Early adopters of cryptocurrency have certainly been rewarded for their faith, but does anyone truly believe that Shiba Inu coins or Crypto Punk NFTs are a more stable long-term investment than shares of established tech companies like Amazon or Google? Bitcoin plummeted nearly $10,000 USD in one hour last weekend, and, despite its meteoric rise, it’s still one of the most fragile places to park your money.
The soaring value of crypto is driven more by FOMO than fundamentals and, like most other flimsy get-rich schemes, the harder they come, the harder they fall. The banker bros driving the boat always find a way to jump ship with bags full of money when the hull collapses while everyone else drowns.
Success in the crypto space is predicated on shoving coals into the blockchain fireplace to keep the flame blazing hot. Any signs of smolder can bring down the whole house of cards, potentially creating the biggest Black Swan event the financial world has ever seen. Most crypto bulls and NFT wonks understand this risk and work tirelessly to keep the hype train rolling. They have to, most of them are pot-committed.
There may be genuine merit in leveraging the blockchain for restaurant-related operations like protecting a chef’s intellectual property, ticketing events, cultivating unique culinary experiences, or even payment processing. But using the technology to convince people that digital pizzas are valuable is low-hanging fruit.
The pandemic has spurred deep introspection within the industry about how we should define a chef’s work. There are role models emerging everywhere—like Paola Velez who founded Bakers Against Racism, Edward Lee who started the Lee Initiative to empower BIPOC restaurant workers, and José Andres who’s traversed the globe with his World Central Kitchen feeding communities devastated by natural disasters. The collective soul searching has led to an industry-wide audit, with chefs and restaurateurs placing greater emphasis on fostering healthier workplaces, engendering diversity, and sustaining more ethical business practices.
At this precipice, the restaurant industry needs reliable ambassadors, not snake oil salesmen. Colicchio’s conduct, however benign, undermines the serious work of other chefs. It’s akin to sports heroes behaving in a way that’s “bad for the game.” This assessment is, of course, subjective, but we all have a right to call out chefs for doing things we feel reflect poorly on our industry. From my vantage point, hoodwinking people into buying pizza-themed NFTs is predatory. Based on the response so far, if this is the future of cheffing, a whole lot of people are telling Tom to pack his knives and go.

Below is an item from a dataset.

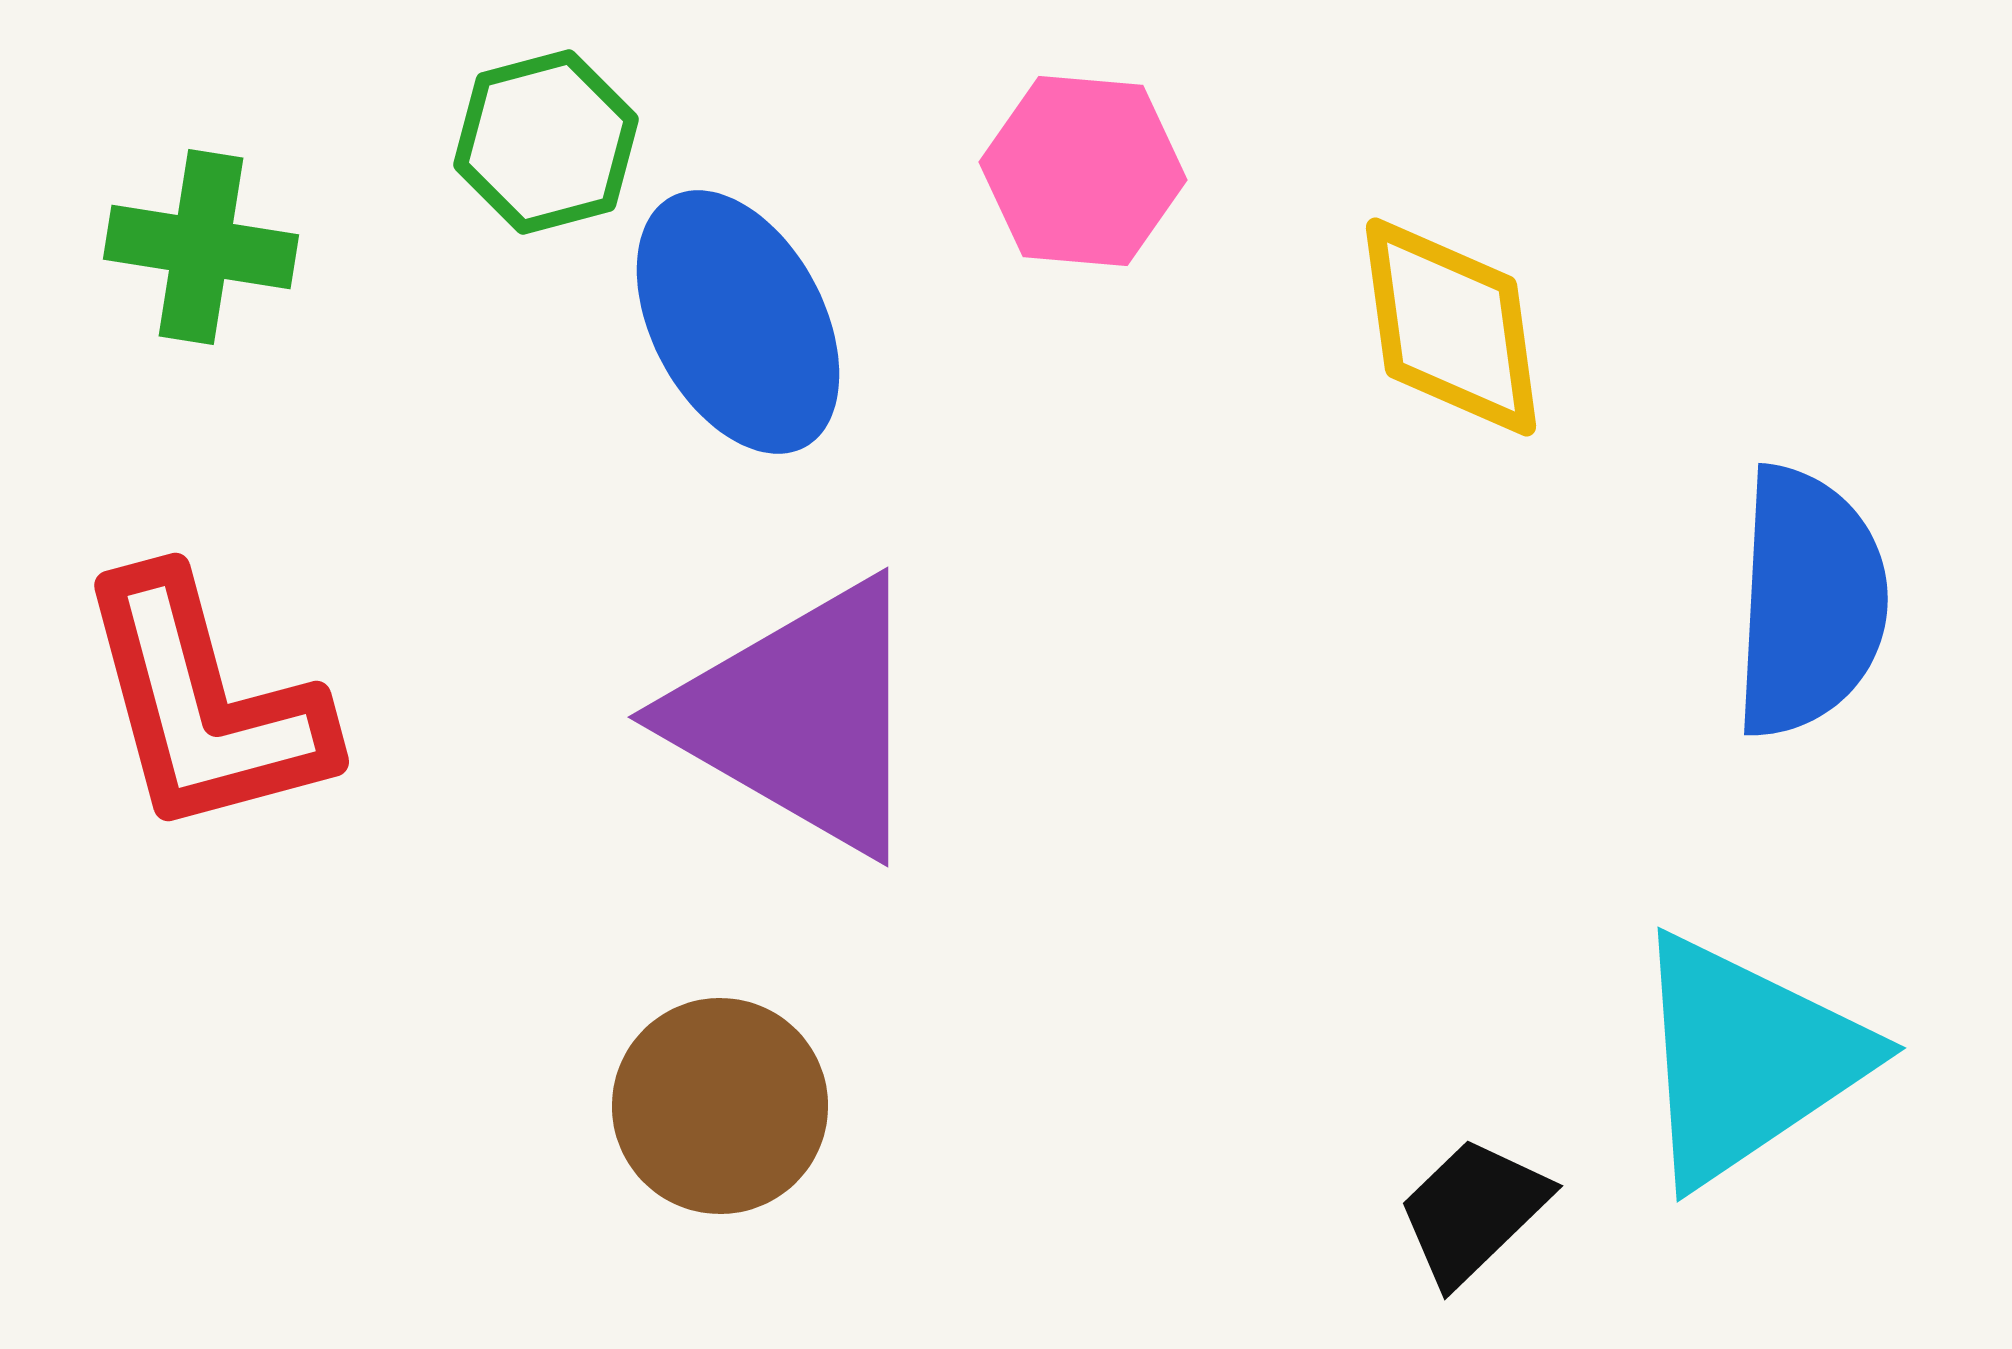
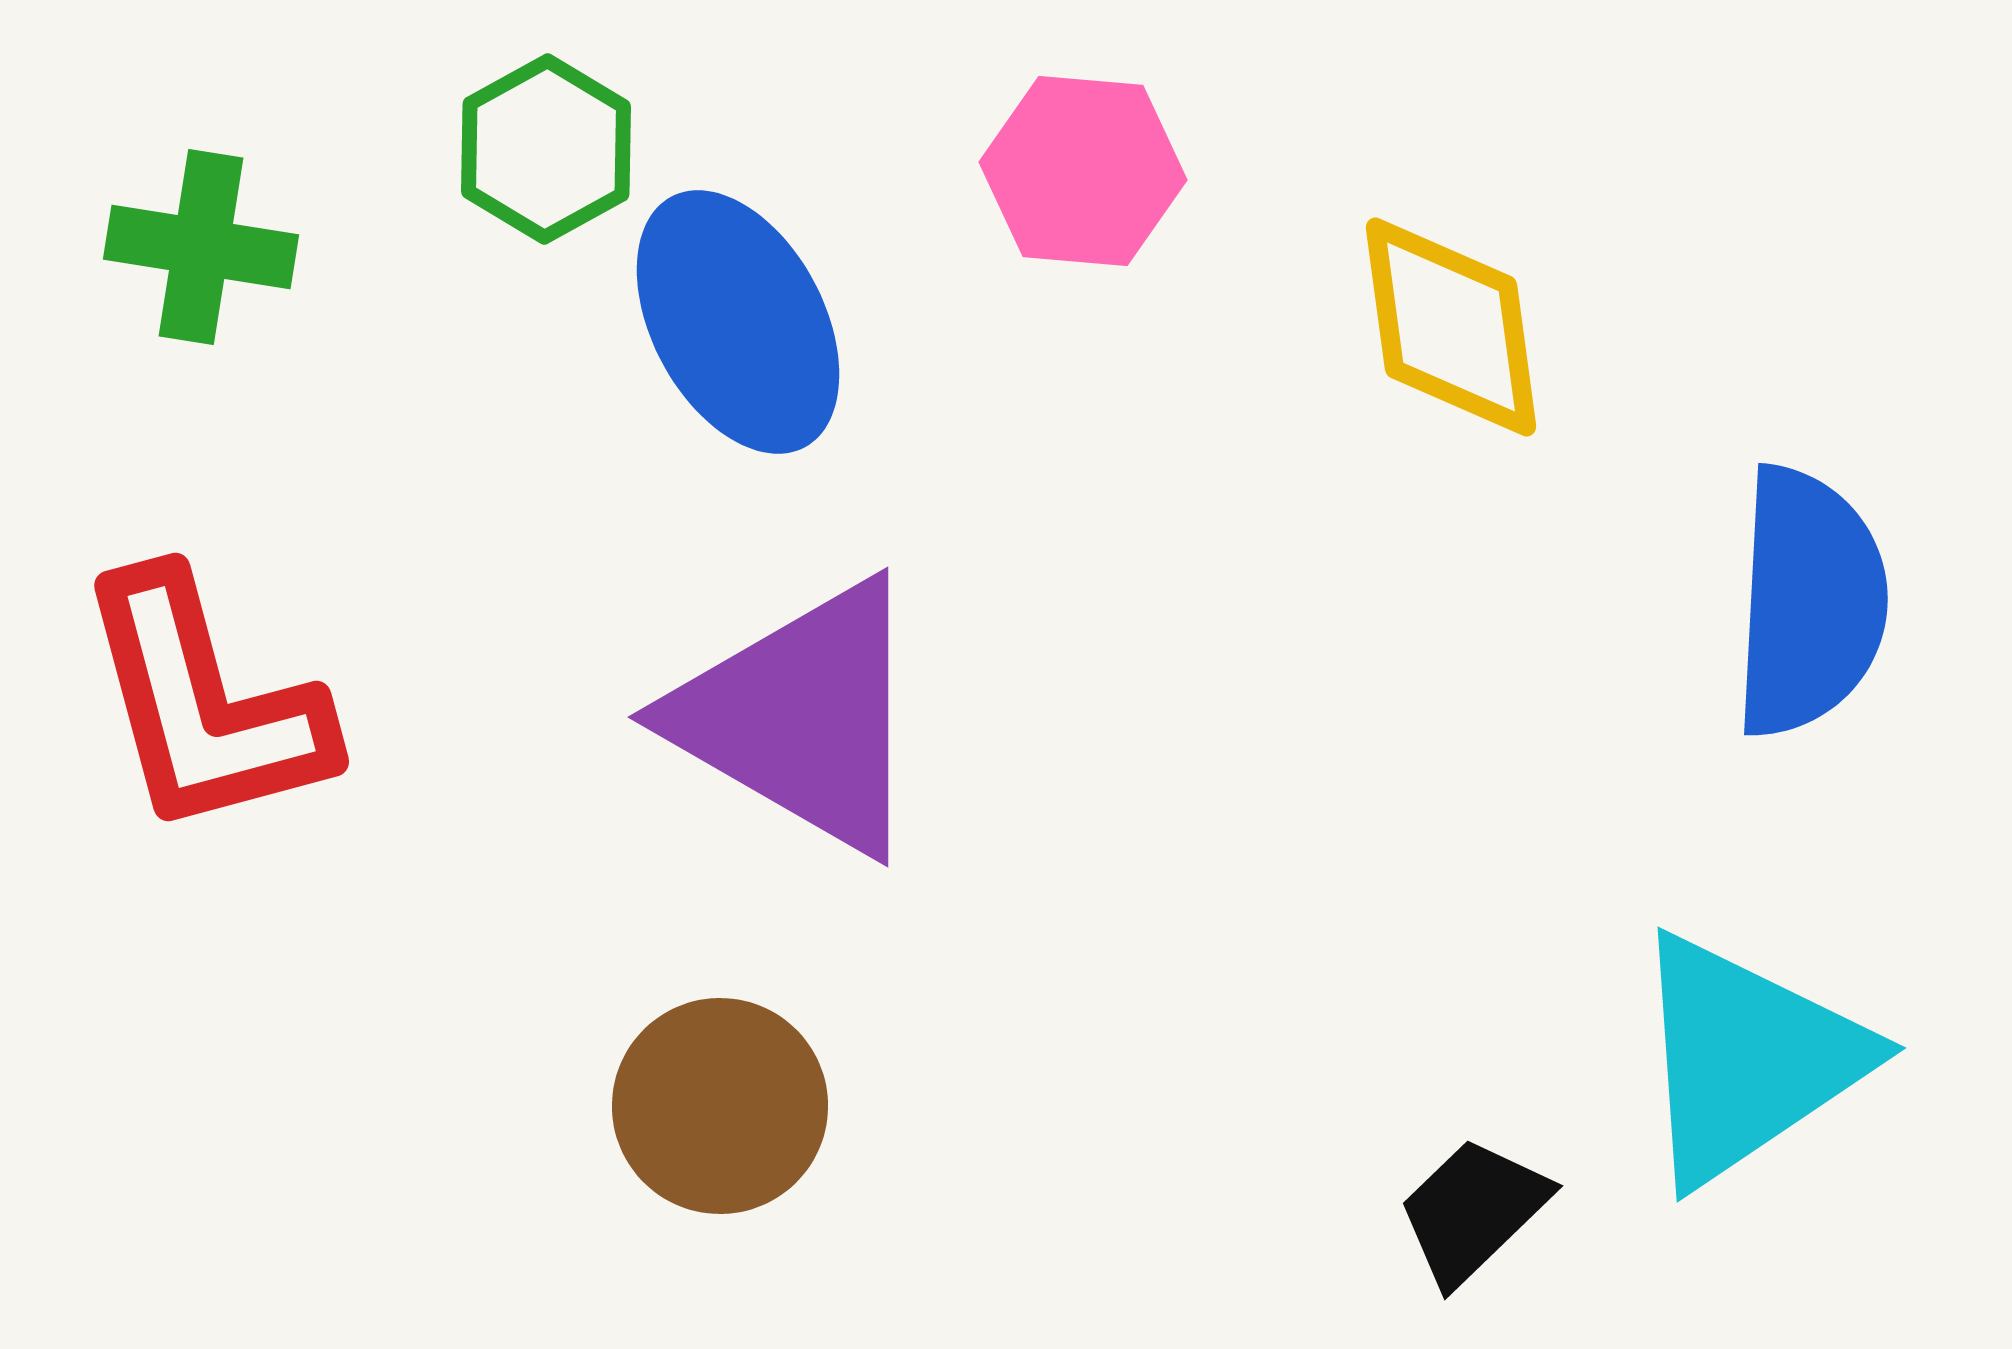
green hexagon: moved 7 px down; rotated 14 degrees counterclockwise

Aside from his leadership role with the IRC, Colicchio was just recently appointed to the incoming New York City mayor Eric Adams’s food policy transition team as a contributor. Is someone who spends his days convincing his nearly one million Twitter followers to invest in pizza cartoons really the best choice to be a food policy advisor in one of the largest cities in the world? A city where many of its residents can’t afford actual food and whose communities are often victimized by the irresponsible energy consumption that trafficking NFTs propagates?
Chefs are rarely consulted on food policy issues, so when they are we should expect them to give their undivided attention. At the very least, they need to be cognizant of how their personal business decisions reflect on the food and beverage industry as a whole. Of course, times are changing. Chefs must learn to evolve, too, without fear of implementing new technologies or embracing change that will lead the industry forward. But unless you’re floating around in the metaverse, Tom Colicchio dishing out slices of virtual pizza to his adoring fans is nothing more than empty calories.